What's in a Name?
the people behind the monikers you see around Chippewa Falls
Where you’ve seen his name: Irvine Park
William Irvine was born in Mount Carroll, Illinois, in 1851. When he was only 15 he moved to Chippewa Falls and was employed by the sawmill. At age 22 he married Adelaide Beardsley in Mount Carroll and the two made their home at Chippewa Falls. They had one adopted daughter.
His career continued in the lumber industry where he became a lumber expert. In 1881 Frederick Weyerhaeuser bought the Big Mill in downtown Chippewa Falls and Irvine became manager. He served in that capacity until the mill closed in 1911. In 1886 the mill was destroyed by fire but was immediately rebuilt as the largest in the world under one roof.
Beyond his business successes, he had a dream that there should be in the midst of Chippewa Falls a park where people could get away from the noise and stress of city life. As manager of the Chippewa Lumber and Boom Co., he was instrumental in arranging for the donation of property from the company to the city, making this dream a reality. He personally donated property adding to the size of the park and gave thousands of dollars for improvements to the park.

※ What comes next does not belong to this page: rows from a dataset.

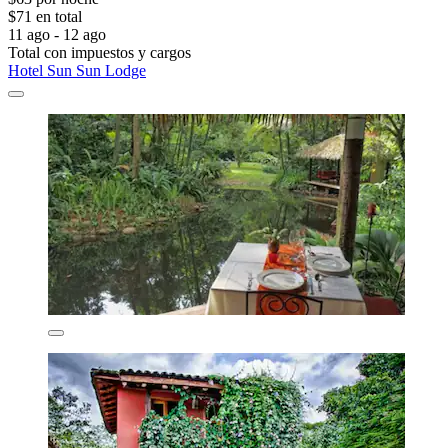
$71 en total
11 ago - 12 ago
Total con impuestos y cargos
Hotel Sun Sun Lodge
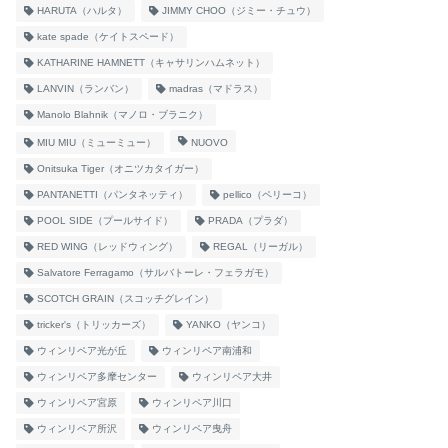
HARUTA（ハルタ）
JIMMY CHOO（ジミー・チュウ）
kate spade（ケイトスペード）
KATHARINE HAMNETT（キャサリンハムネット）
LANVIN（ランバン）
madras（マドラス）
Manolo Blahnik（マノロ・ブラニク）
MIU MIU（ミューミュー）
NUOVO
Onitsuka Tiger（オニツカタイガー）
PANTANETTI（パンタネッティ）
pellico（ペリーコ）
POOL SIDE（プールサイド）
PRADA（プラダ）
RED WING（レッドウィング）
REGAL（リーガル）
Salvatore Ferragamo（サルバトーレ・フェラガモ）
SCOTCH GRAIN（スコッチグレイン）
tricker's（トリッカーズ）
YANKO（ヤンコ）
ウィンリペア光が丘
ウィンリペア南浦和
ウィンリペア多摩センター
ウィンリペア大井
ウィンリペア宮原
ウィンリペア川口
ウィンリペア所沢
ウィンリペア曳舟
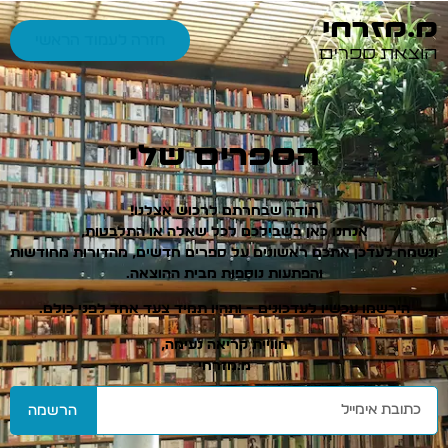
מ.מזרחי
חזרה לעמוד הראשי
הוצאת ספרים
הספרים שלי
תודה שבחרתם לרכוש אצלנו!
אנחנו כאן בשבילכם לכל שאלה או התלבטות,
ונשמח לעדכן אתכם ראשונים על ספרים חדשים, מהדורות מחודשות
והפתעות נוספות מבית ההוצאה.
הירשמו עכשיו לעדכונים – ותהיו תמיד צעד אחד לפני כולם.
חוויית קריאה נעימה,
מ.מזרחי
הרשמה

Where you’ve seen his name: Rutledge Home, Rutledge Charity Building, Cook-Rutledge Mansion
Edward Rutledge was born in 1834 in Ireland, and his family emigrated to Canada when he was 11 years old. As a teenager he and two brothers left home to work in the woods of Michigan. When he moved on to the Chippewa Valley he was first employed by Daniel Shaw and later as a timber cruiser for Ezra Cornell.
When Edward was around 37 he found summer lodging at a boarding house owned by Hannah Gregg. When he returned the next summer he and Hannah fell in love and were married.
Edward Rutledge’s skills in the lumber industry came to the attention of Frederick Weyerhaeuser and they became officially associated in 1873. When Weyerhaeuser bought the Chippewa Lumber and Boom Co., Rutledge served as chief officer. This was just the beginning of a very successful partnership. Together they were involved in some of the largest most successful pine deals in the country.
After his wife died in 1910, Edward created the Hannah M. Rutledge Home For the Aged, which was to be used as a home for the worthy aged and poor. When Edward died the following year he left $1 million in a charitable trust. Though Edward died more than 100 years ago, Chippewa Falls residents continue to benefit from his generosity.
Hiram Storrs Allen
Where you’ve seen his name: Allen Park
Hiram Allen was born in Vermont in 1806. He moved to the Chippewa Valley about 1834 and married his wife, Marie Desmarie, daughter of Angeline and Louis, in 1838. They were married almost 50 years and had 11 children.
Over the years Hiram contributed much to the prosperity of Chippewa Falls. In 1848 he rebuilt the mill at the falls after it had been destroyed by a flood. He built the first hotel, a flour mill, and a water-powered sawmill on Duncan Creek. He was the first postmaster, the first jail was in his root house, and the village was first surveyed and platted under his direction. In recognition of Allen’s many accomplishments, when he passed away in 1886, Mayor T.J. Cunningham made a proclamation closing all businesses during the funeral while William Irvine lowered the flag on the Big Mill to half-staff.
HISTORY’S FUTURE HOME
historical groups plan new building in Chippewa Falls
The Chippewa County Historical Society, established in 1969, and the Chippewa County Genealogical Society, formed in 1980, work together to provide a glimpse of the area’s rich history and its impact on past and current generations.
The current Area History Center houses the two societies in the former convent of the Notre Dame Catholic Church at 123 Allen St. By 2006, the center was experiencing increased interest and attendance in the ever-growing museum and the extensive library of the genealogical society.
In December 2015, an ideal location for the proposed History Center became available next to Irvine Park’s south entrance. The historical society secured donations to buy the property at 12 Bridgewater Ave. A capital campaign executive committee has been formed and an architect hired to provide a concept design for the Chippewa Area History Center. The capital campaign is scheduled to begin this fall with completion of the center in 2020.